Sustainable agility of organizations

Bruno Borghi
3 min readMar 12, 2021

We believe that sustainable agility, that is, continuous adaptation to the needs of the environment, enables organizations to succeed in a low-growth and high complexity environment.

We know that, more than the idyllic description of desired practices, what matters and what is difficult is that the organization engages in a learning process of these agile practices over time.

By our own practice and helping others in their practices, we found values ​​and principles that, when shared, help organizations transition to organizational agility.

Values

Through this work, we have come to value:

  • Creating value over blind cost cutting,
  • Continuous adaptation to the needs of the environment over entrenchment on what has been done so far, and is mastered,
  • Teams and collective intelligence over standardized processes and control tools,
  • Cooperation with stakeholders over power relationship,
  • Responding to change in order to deliver value over following a plan,
  • Diversity of approaches over standardization of practices,
  • Learning iterations over a linear sequence.

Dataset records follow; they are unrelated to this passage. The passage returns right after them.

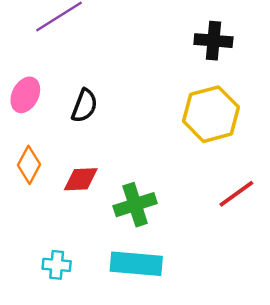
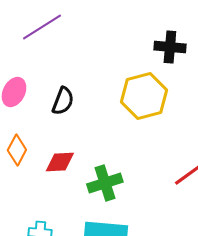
yellow hexagon: (211, 114) -> (144, 96), moved

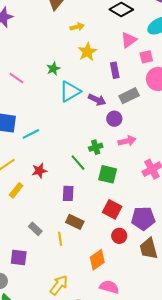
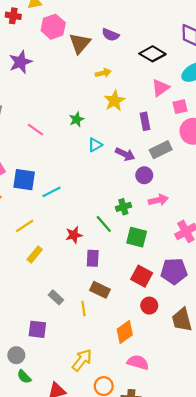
cyan triangle: (70, 91) -> (95, 145), size x0.6
red star: (39, 171) -> (74, 235), moved
purple pentagon: (143, 218) -> (174, 271), moved

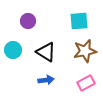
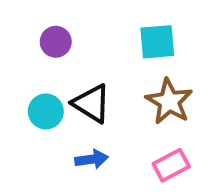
cyan circle: (13, 50) -> (46, 111), moved
brown star: (85, 51) -> (169, 101), turned -30

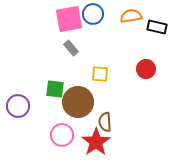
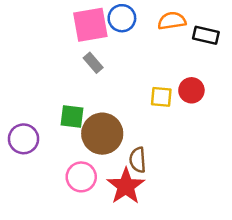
yellow square: (100, 74) -> (161, 97), moved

While there is value in the items on the right, we value the items on the left more.

Principles

In our actions, we respect the following principles:

  1. The organization has an explicit purpose, that is shared and gives meaning to the actions of each individual.
  2. Teams deliver and cooperate.
  3. Each team member is individually accountable for developing their skills and collectively accountable for delivering results.
  4. The experts serve those who produce. Those who produce make the decisions.
  5. The organization adapts thanks to rapid and frequent feedback sessions.
  6. Any action takes into account the maturity of the individuals and of the organization, and makes maturity grow.
  7. The organization favors the voluntary commitment of the individuals.
  8. Each team self-organizes to achieve the expected results. People are not planned, they are planning.
  9. The action is paced by rare, respected rituals that focus on value.
  10. The controversy is the most effective way to facilitate collective learning.
  11. The individuals agree on the next step and start taking action immediately, without waiting to reach agreement on a long-term detailed plan.
  12. An explicit information repository, known to all, enables decision making at the deepest possible level.
  13. The organization distributes signs of recognition that are consistent with value delivery and agile practices.
  14. The organization sanctions shortcomings and enforces discipline.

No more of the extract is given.